While the most dramatic cuts in Arizona were for community colleges, all funding for public colleges and universities in the state took a hit, Hartle said.
According to the nonprofit Center on Budget and Policy Priorities, Arizona ranks first in the country in steep cuts to higher education budgets. The state cut spending during the Great Recession, and funding remains at pre-recession levels. Both the Maricopa and Pima districts saw the most dramatic state decreases from 2011 to 2012. Maricopa's state funding decreased by more than $38 million.
Hartle said he can’t think of any other state that has taken such “draconian” measures.
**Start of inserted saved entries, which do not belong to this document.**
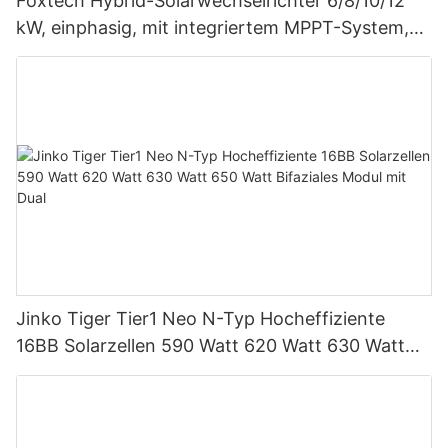
Foxtech Hybrid-Solarwechselrichter 6/8/10/12
kW, einphasig, mit integriertem MPPT-System,
unterstützt Parallelschaltung von bis zu 9
Einheiten für PV-Systeme
Jinko Tiger Tier1 Neo N-Typ Hocheffiziente
16BB Solarzellen 590 Watt 620 Watt 630 Watt
650 Watt Bifaziales Modul mit Dual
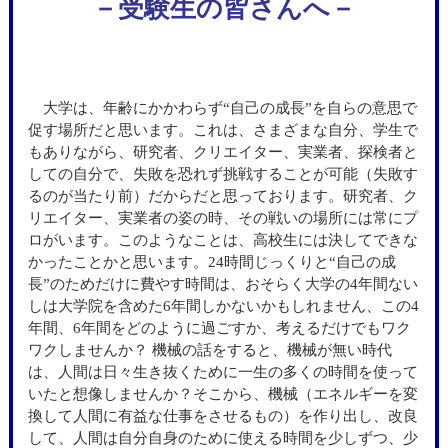
－受験生の皆さんへ－
大学は、年齢にかかわらず“自己の成長”を自らの意思で
促す場所だと思います。これは、さまざまな自分、学生で
もありながら、研究者、クリエイター、実業者、探検者と
しての自分で、失敗を恐れず挑戦することが可能（失敗す
るのが当たり前）だからだと思っております。研究者、ク
リエイター、実業者の姿の時、その戦いの場所には常にプ
ロがいます。このようなことは、高校生には決してできな
かったことかと思います。24時間じっくりと“自己の成
長”のためだけに費やす時間は、おそらく大学の4年間ない
しは大学院を含めた6年間しかないかもしれません、この4
年間、6年間をどのように過ごすか、考えるだけでもワク
ワクしませんか？ 機械の話をすると、機械が無い時代
は、人間は日々生き抜くために一生の多くの時間を使って
いたと想像しませんか？そこから、機械（エネルギーを変
換して人間に有益な仕事をさせるもの）を作り出し、改良
して、人間は自分自身のために使える時間を少しずつ、少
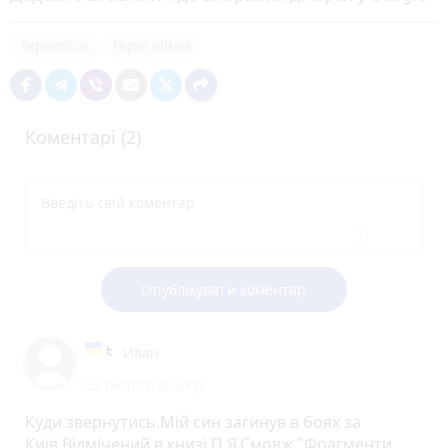
Тернопіль
Герої війни
Коментарі (2)
Опублікувати коментар
Иван
23 лютого 2024 р.
Куди звернутись.Мій син загинув в боях за
Київ.Відмічений в книзі П.Я.Смовж "Фрагменти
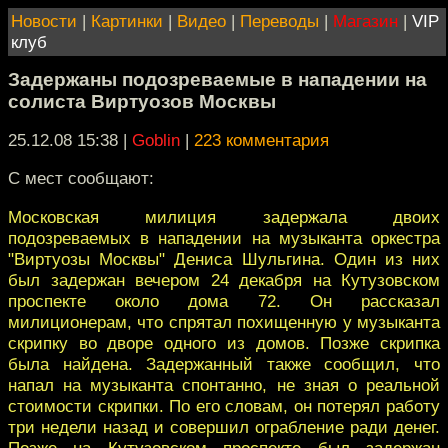
Новости
|
Картинки
|
Видео
|
Переводы
|
Магазин
|
VIP
клуб
Задержаны подозреваемые в нападении на
солиста Виртуозов Москвы
25.12.08 15:38
|
Goblin
|
223 комментария
С мест сообщают:
Московская милиция задержала двоих
подозреваемых в нападении на музыканта оркестра
"Виртуозы Москвы" Дениса Шульгина. Один из них
был задержан вечером 24 декабря на Кутузовском
проспекте около дома 72. Он рассказал
милиционерам, что спрятал похищенную у музыканта
скрипку во дворе одного из домов. Позже скрипка
была найдена. Задержанный также сообщил, что
напал на музыканта спонтанно, не зная о реальной
стоимости скрипки. По его словам, он потерял работу
три недели назад и совершил ограбление ради денег.
Позже на Кутузовском проспекте был задержан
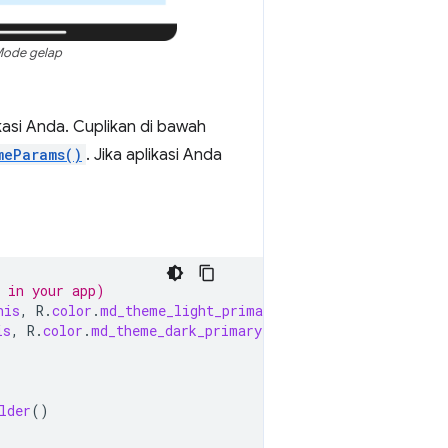
ode gelap
asi Anda. Cuplikan di bawah
meParams()
. Jika aplikasi Anda
y in your app)
his
,
R
.
color
.
md_theme_light_primary
);
is
,
R
.
color
.
md_theme_dark_primary
);
lder
()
“In the last couple of years, as we’ve come out of the Great Recession, many states have increased support for higher education to restore funding that was taken away when states were most affected by the economic downturn,” he said. Hartle cited Louisiana, where the governor and Legislature are addressing a budget shortfall and looking at higher education cuts, and said, "In other states we've seen significant proposed cuts to higher education, but proposing to take away all support for community colleges as Arizona has really sets the standard."
Down to Zero
Administrators at Maricopa, which serves about 265,000 students, have been dealing with state funding cuts for some time, as seen in the table below.
State Support for Arizona Community College Districts (in millions)
Previous budget cuts have been the catalyst behind Maricopa Corporate College, which caters to companies looking to train employees. The companies, which include Amazon, Ford Motors, Marriott International, Nissan and the City of Phoenix, pay the colleges for training and courses.
That's the sort of "entrepreneurial" thinking that community college leaders must do as states cut their budgets, Bumphus said.
“We definitely saw this [coming] and we’ve been planning on this day,” Maricopa Chancellor Rufus Glasper said.
But the state’s expenditure limitations on community colleges is one additional hurdle Maricopa faces as it looks to public-private partnerships to maintain and increase revenue.
Expenditure limitations place a cap on the amount of local funding colleges can raise, not including grants, federal aid, tuition or fees, in an effort to curb spending and avoid rapid growth. Glasper said the Legislature is listening to their calls to remove those limitations and he’s optimistic there will be progress once the budget process is finalized.
“We’re having conversations with legislative leaders now and we hope over the next year, if not this session, we will be successful,” he said.
“We will have to be successful being aggressive to expand public-private partnerships in order for us to replace a permanent revenue loss of $68 million from over the last 7 years,” Glasper said. “It will need to be a larger volume of corporate members and sustaining members to have predictable revenue.”
The Maricopa governing board decided in January not to raise taxes or tuition. The corporate college has also been open since July 2013, and while it will make money over time, it won’t immediately replace the lost state revenue, Glasper said.
Community colleges in particular will have to become innovative in order to raise revenue and avoid tuition hikes as some states cut back support. For most colleges that means raising money from alumni or increasing fund-raising and development activities.
But most community colleges don’t typically have established alumni networks, and those take time to develop, Hartle said, adding that Tom Hanks's New York Times op-ed praising Chabot College and free tuition at two-year institutions is a rarity.
Community colleges do change lives, but graduates aren’t as vocal about it, he said. “Whether their alumni will be as generous seems doubtful, and few have an emotional connection to community colleges as you would a four-year residential institution.”